====== Records for this exercise ======

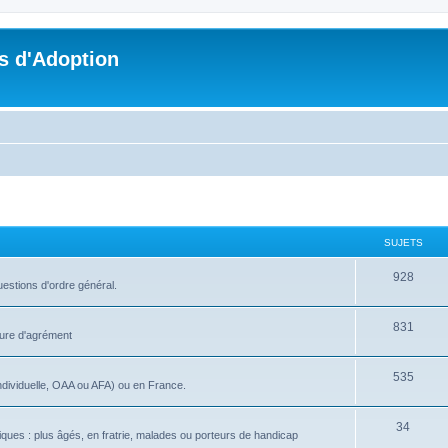
s d'Adoption
SUJETS
928
uestions d'ordre général.
831
dure d'agrément
535
ndividuelle, OAA ou AFA) ou en France.
34
iques : plus âgés, en fratrie, malades ou porteurs de handicap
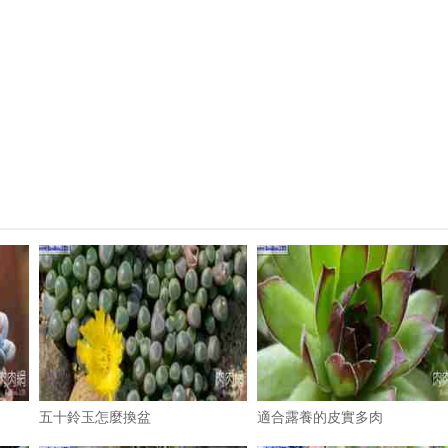
五十鈴玉怎麼換盆
適合露養的皮實多肉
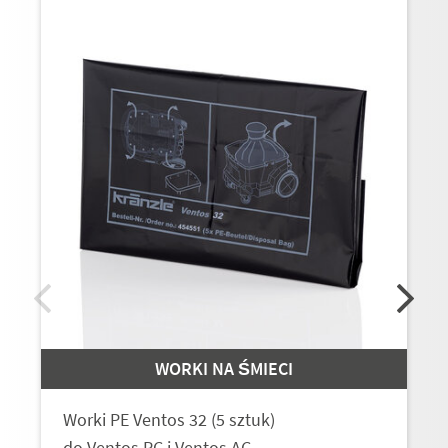
WORKI NA ŚMIECI
Worki PE Ventos 32 (5 sztuk)
do Ventos PC i Ventos AC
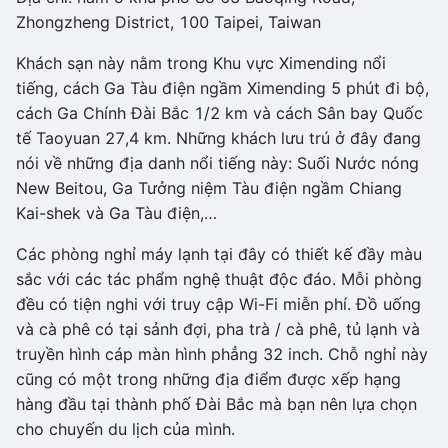
Zhongzheng District, 100 Taipei, Taiwan
Khách sạn này nằm trong Khu vực Ximending nổi
tiếng, cách Ga Tàu điện ngầm Ximending 5 phút đi bộ,
cách Ga Chính Đài Bắc 1/2 km và cách Sân bay Quốc
tế Taoyuan 27,4 km. Những khách lưu trú ở đây đang
nói về những địa danh nổi tiếng này: Suối Nước nóng
New Beitou, Ga Tưởng niệm Tàu điện ngầm Chiang
Kai-shek và Ga Tàu điện,…
Các phòng nghỉ máy lạnh tại đây có thiết kế đầy màu
sắc với các tác phẩm nghệ thuật độc đáo. Mỗi phòng
đều có tiện nghi với truy cập Wi-Fi miễn phí. Đồ uống
và cà phê có tại sảnh đợi, pha trà / cà phê, tủ lạnh và
truyền hình cáp màn hình phẳng 32 inch. Chỗ nghỉ này
cũng có một trong những địa điểm được xếp hạng
hàng đầu tại thành phố Đài Bắc mà bạn nên lựa chọn
cho chuyến du lịch của mình.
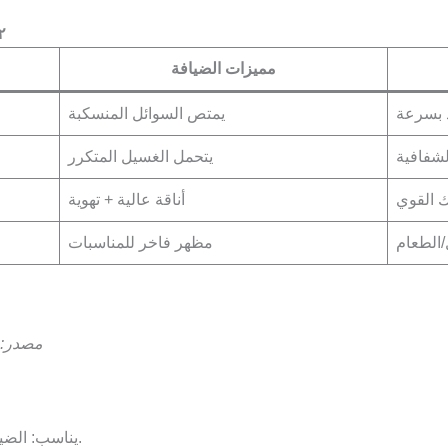
٢. دليل الخامات: توازن بين 
مميزات الضيافة
 بسرعة
يمتص السوائل المنسكبة
لشفافية
يتحمل الغسيل المتكرر
ك القوي
أناقة عالية + تهوية
/الطعام
مظهر فاخر للمناسبات
مصدر: اخت
يناسب: الضيافات الصباحية – يعطي إحساسًا بالانتعاش.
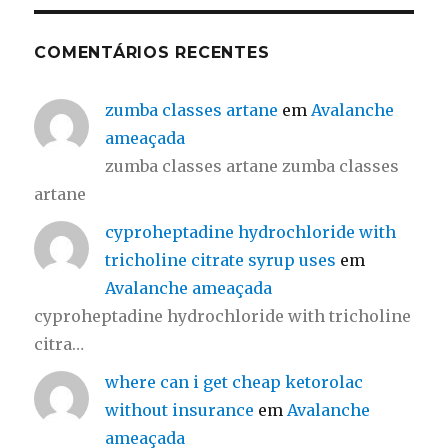
COMENTÁRIOS RECENTES
zumba classes artane
em
Avalanche
ameaçada
zumba classes artane zumba classes
artane
cyproheptadine hydrochloride with
tricholine citrate syrup uses
em
Avalanche ameaçada
cyproheptadine hydrochloride with tricholine
citra…
where can i get cheap ketorolac
without insurance
em
Avalanche
ameaçada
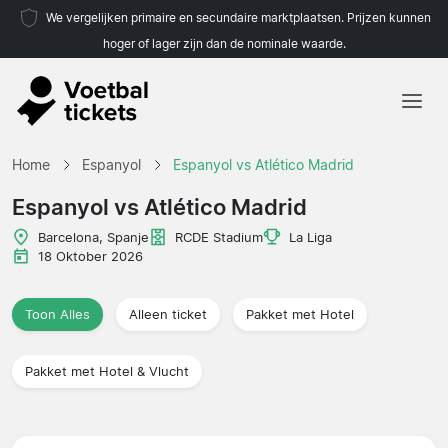
We vergelijken primaire en secundaire marktplaatsen. Prijzen kunnen
hoger of lager zijn dan de nominale waarde.
Home
Home
Espanyol
Espanyol vs Atlético Madrid
Teams
Espanyol vs Atlético Madrid
Competities
Barcelona, Spanje
RCDE Stadium
La Liga
18 Oktober 2026
Reisorganisaties
Toon Alles
Alleen ticket
Pakket met Hotel
Pakket met Hotel & Vlucht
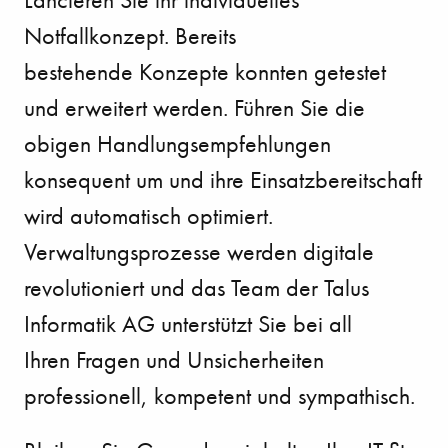
Notfallkonzept. Bereits
bestehende
Konzepte konnten getestet
und erweitert werden. Führen Sie die
obigen Handlungsempfehlungen
konsequent um und ihre Einsatzbereitschaft
wird automatisch optimiert.
Verwaltungsprozesse
werden digitale
revolutioniert und das Team der Talus
Informatik AG unterstützt Sie bei all
Ihren
Fragen und Unsicherheiten
professionell, kompetent und sympathisch.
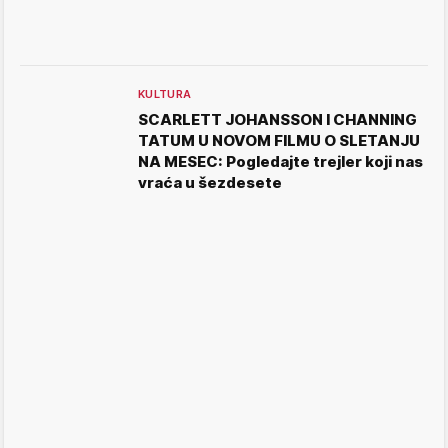
KULTURA
SCARLETT JOHANSSON I CHANNING
TATUM U NOVOM FILMU O SLETANJU
NA MESEC: Pogledajte trejler koji nas
vraća u šezdesete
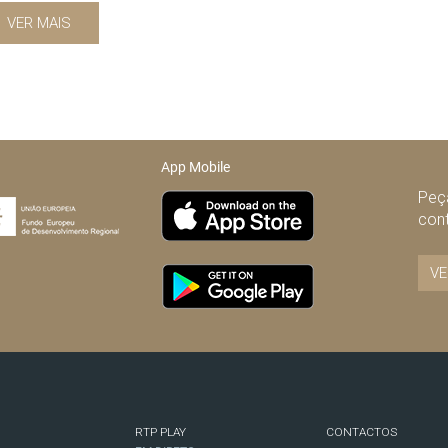
VER MAIS
App Mobile
Peça
con
VE
RTP PLAY
CONTACTOS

======

• _What is required_
The first line of the entries, the line containing "Pakket met Hotel & Vlucht", and every line between them are to be output exactly; pictures are not.

• _Answer space_
s d'Adoption
SUJETS
928
uestions d'ordre général.
831
dure d'agrément
535
ndividuelle, OAA ou AFA) ou en France.
34
iques : plus âgés, en fratrie, malades ou porteurs de handicap
五十鈴玉怎麼換盆
適合露養的皮實多肉
WORKI NA ŚMIECI
Worki PE Ventos 32 (5 sztuk)
do Ventos PC i Ventos AC
Zhongzheng District, 100 Taipei, Taiwan
Khách sạn này nằm trong Khu vực Ximending nổi
tiếng, cách Ga Tàu điện ngầm Ximending 5 phút đi bộ,
cách Ga Chính Đài Bắc 1/2 km và cách Sân bay Quốc
tế Taoyuan 27,4 km. Những khách lưu trú ở đây đang
nói về những địa danh nổi tiếng này: Suối Nước nóng
New Beitou, Ga Tưởng niệm Tàu điện ngầm Chiang
Kai-shek và Ga Tàu điện,…
Các phòng nghỉ máy lạnh tại đây có thiết kế đầy màu
sắc với các tác phẩm nghệ thuật độc đáo. Mỗi phòng
đều có tiện nghi với truy cập Wi-Fi miễn phí. Đồ uống
và cà phê có tại sảnh đợi, pha trà / cà phê, tủ lạnh và
truyền hình cáp màn hình phẳng 32 inch. Chỗ nghỉ này
cũng có một trong những địa điểm được xếp hạng
hàng đầu tại thành phố Đài Bắc mà bạn nên lựa chọn
cho chuyến du lịch của mình.
٢. دليل الخامات: توازن بين 
مميزات الضيافة
 بسرعة
يمتص السوائل المنسكبة
لشفافية
يتحمل الغسيل المتكرر
ك القوي
أناقة عالية + تهوية
/الطعام
مظهر فاخر للمناسبات
مصدر: اخت
يناسب: الضيافات الصباحية – يعطي إحساسًا بالانتعاش.
COMENTÁRIOS RECENTES
zumba classes artane
em
Avalanche
ameaçada
zumba classes artane zumba classes
artane
cyproheptadine hydrochloride with
tricholine citrate syrup uses
em
Avalanche ameaçada
cyproheptadine hydrochloride with tricholine
citra…
where can i get cheap ketorolac
without insurance
em
Avalanche
ameaçada
We vergelijken primaire en secundaire marktplaatsen. Prijzen kunnen
hoger of lager zijn dan de nominale waarde.
Home
Home
Espanyol
Espanyol vs Atlético Madrid
Teams
Espanyol vs Atlético Madrid
Competities
Barcelona, Spanje
RCDE Stadium
La Liga
18 Oktober 2026
Reisorganisaties
Toon Alles
Alleen ticket
Pakket met Hotel
Pakket met Hotel & Vlucht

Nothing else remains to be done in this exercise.